You can’t be in the Grateful Dead anymore.
“Not your decision.”
It is. I’ve staged a coup. Like in Venezuela.
“Topical.”
Seriously, though: you’re out of the group. This is disqualifying behavior.
“You’re telling me none of the Dead ever did fashion spreads back in the day?”
Not one. Each of them walked around like a tatterdemalion.
“Whatever. I have a distinct taste that I like to inject into the zeitgeist. Would you like to discuss the intersectionality of meme culture and streetwear?”
God, no.
“For me right now, what trousers are all about is modality. Of seams. Of cuffs. My wardrobe has to shift and bob weave, and this on multiple planes. So, really, we’re talking about modality and planality. And temporality, if we’re gonna be clothes-nerds about the whole thing, because maybe I’m rocking a bandana from Massive Tongue from 2006 and combining that with a Visvim superbelt from 2012.”
Superbelt?
“It’s like a belt, but better.”
Sure.
CELL PHONE NOISE
“You’re becoming predictable.”
Becoming? These bits ran out of juice years ago. Answer the phone.
…
“You’re on the can with a stylish man.”
“Little Potato!”
“Fuck.”

“Why you not come to Only Korea on Asia tour, bro?

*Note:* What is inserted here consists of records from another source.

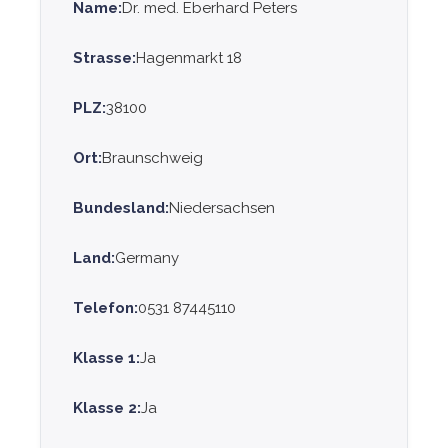
Name:
Dr. med. Eberhard Peters
Strasse:
Hagenmarkt 18
PLZ:
38100
Ort:
Braunschweig
Bundesland:
Niedersachsen
Land:
Germany
Telefon:
0531 87445110
Klasse 1:
Ja
Klasse 2:
Ja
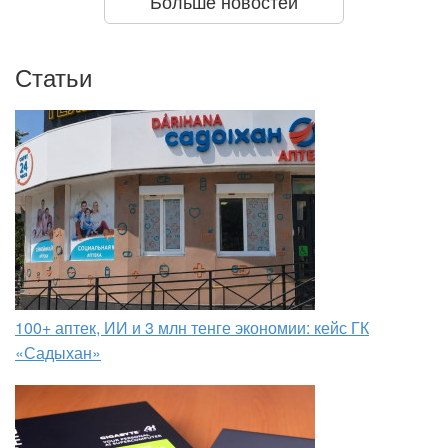
Больше новостей
Статьи
100+ аптек, ИИ и 3 млн тенге экономии: кейс ГК
«Садыхан»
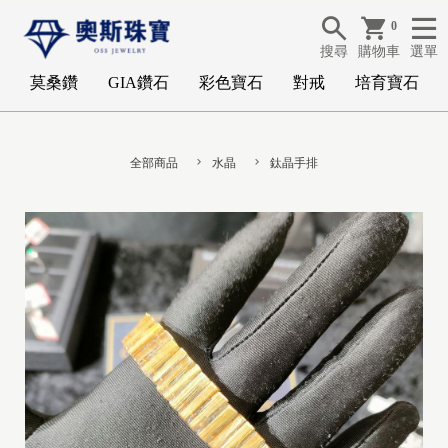
0
搜尋
購物車
選單
莫桑鑽
GIA鑽石
彩色寶石
對戒
培育寶石
全部商品
水晶
鈦晶手排
G
I
A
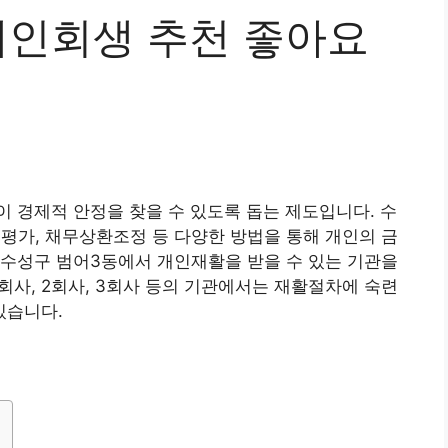
개인회생 추천 좋아요
 경제적 안정을 찾을 수 있도록 돕는 제도입니다. 수
평가, 채무상환조정 등 다양한 방법을 통해 개인의 금
 수성구 범어3동에서 개인재활을 받을 수 있는 기관을
회사, 2회사, 3회사 등의 기관에서는 재활절차에 숙련
있습니다.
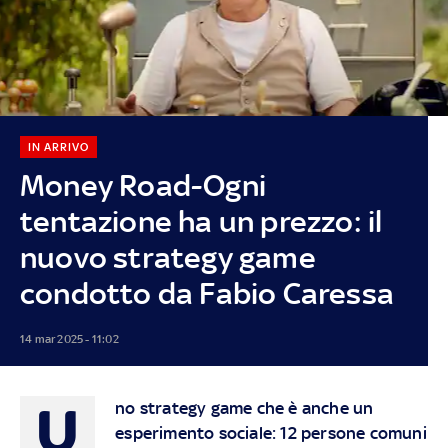
IN ARRIVO
Money Road-Ogni
tentazione ha un prezzo: il
nuovo strategy game
condotto da Fabio Caressa
14 mar 2025 - 11:02
U
no strategy game che è anche un
esperimento sociale: 12 persone comuni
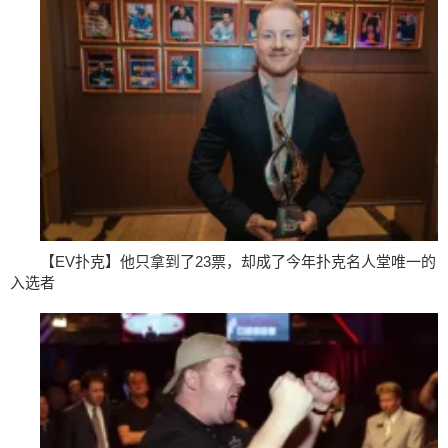
【EV扑克】他只拿到了23票，却成了今年扑克名人堂唯一的
入选者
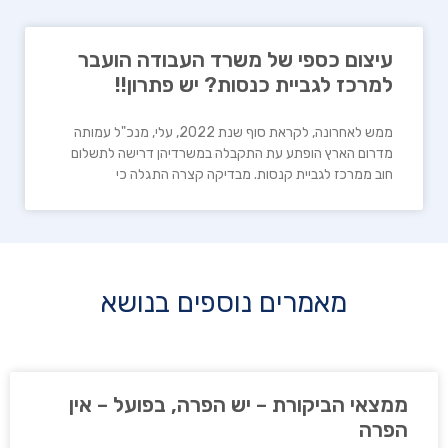
עיצום כספי של משרד העבודה הועבר
למרכז לגביית כנסות? יש פתרון!!
ממש לאחרונה, לקראת סוף שנת 2022, עלי, מנכ"ל עמותה
מדרום הארץ הופתע עת התקבלה במשרדיהן דרישה לתשלום
חוב ממרכז לגביית קנסות. מבדיקה קצרה התגלה כי
מאמרים נוספים בנושא
ממצאי הביקורת – יש הפרה, בפועל – אין
הפרה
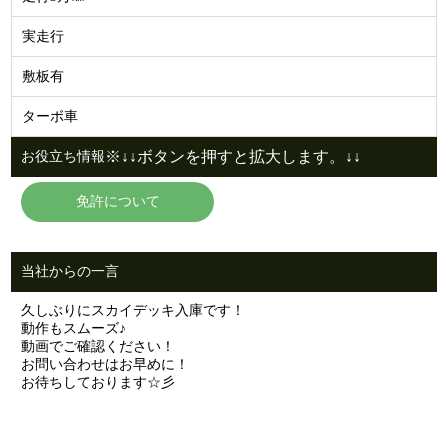
実走行
敷板有
ターボ車
※↓↓ボタンを押すと拡大します。↓↓
お役立ち情報
免許について
当社からの一言
久しぶりにスカイデッキ入庫です！
動作もスムーズ♪
動画でご確認ください！
お問い合わせはお早めに！
お待ちしております☆彡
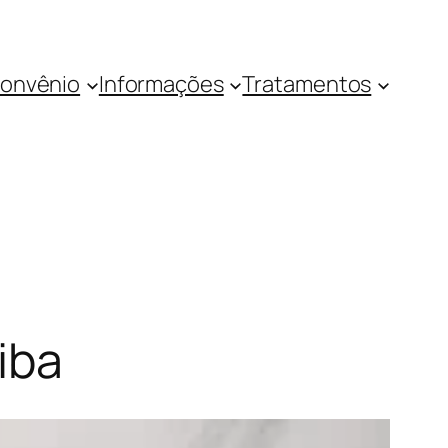
onvênio
Informações
Tratamentos
iba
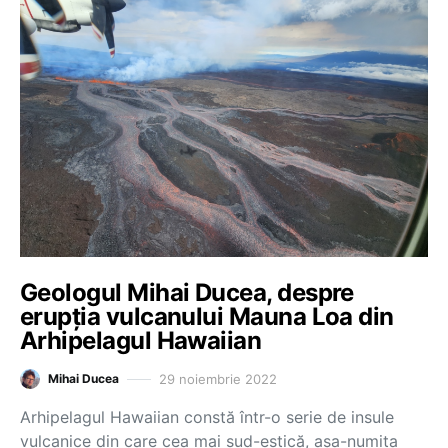
Geologul Mihai Ducea, despre
erupția vulcanului Mauna Loa din
Arhipelagul Hawaiian
29 noiembrie 2022
Mihai Ducea
Arhipelagul Hawaiian constă într-o serie de insule
vulcanice din care cea mai sud-estică, așa-numita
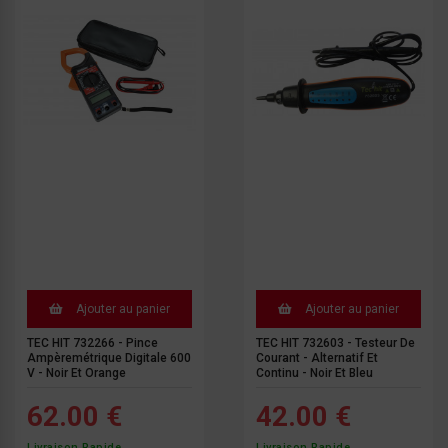
Ajouter au panier
Ajouter au panier
TEC HIT 732266 - Pince
TEC HIT 732603 - Testeur De
Ampèremétrique Digitale 600
Courant - Alternatif Et
V - Noir Et Orange
Continu - Noir Et Bleu
62.00 €
42.00 €
Livraison Rapide
Livraison Rapide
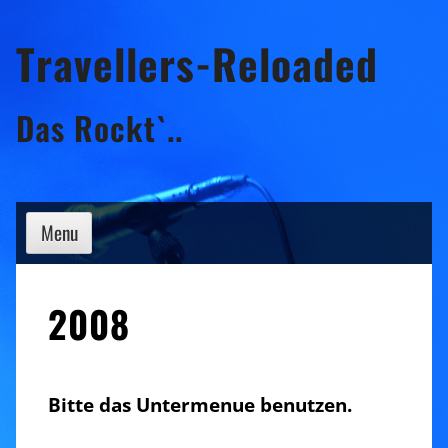
Skip
Travellers-Reloaded
to
content
Das Rockt`..
Menu
2008
Bitte das Untermenue benutzen.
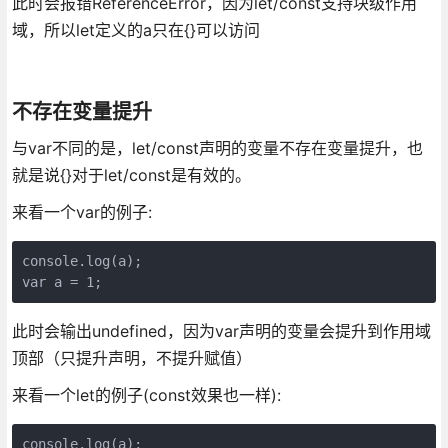
此时会报错ReferenceError，因为let/const支持块级作用
域，所以let定义的a只在{}可以访问
不存在变量提升
与var不同的是，let/const声明的变量不存在变量提升，也
就是说{}对于let/const是有效的。
来看一个var的例子:
console.log(a);

var a = 1;
此时会输出undefined，因为var声明的变量会提升到作用域
顶部（只提升声明，不提升赋值）
来看一个let的例子(const效果也一样):
console.log(a);
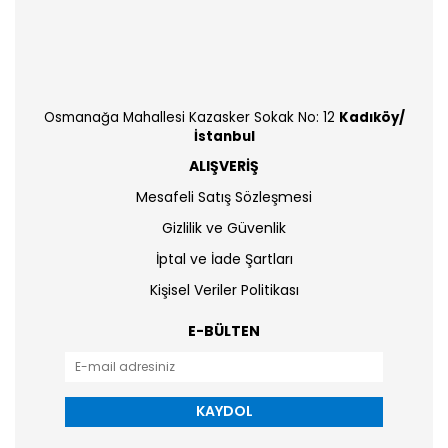
Osmanağa Mahallesi Kazasker Sokak No: 12
Kadıköy/
İstanbul
ALIŞVERİŞ
Mesafeli Satış Sözleşmesi
Gizlilik ve Güvenlik
İptal ve İade Şartları
Kişisel Veriler Politikası
E-BÜLTEN
KAYDOL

Not cool, bro! You hit Pyongyang Stadium! Be epic!”
“Absolutely not.”
“Residency at casino.”
“You have a casino?”
“I build casino.”
“Kim, I can’t play Only Korea. It’s against the law.”
“Not here. You come. Rock out. Green room will be so nice for you.”
“No.”
“Spacious. Airy. Tasteful. Kim Jong-Un pack with skank.”
“Hanging up.”
“Father invent skank.”
DIAL TONE NOISE EVEN THOUGH PHONES NO LONGER DO THAT
excellent use of tatterdemalion!
“Father invent skank.”
Those are EPICLY ugly sandles but I’m definitely liking the socks. And the head band. Heck, I’d rock the toppermost if I could afford it.
Garcia and Bobby did an Yves Saint-Laurent styled shoot for Esquire in 1970. To his credit, Garcia looks extremely sad to be there.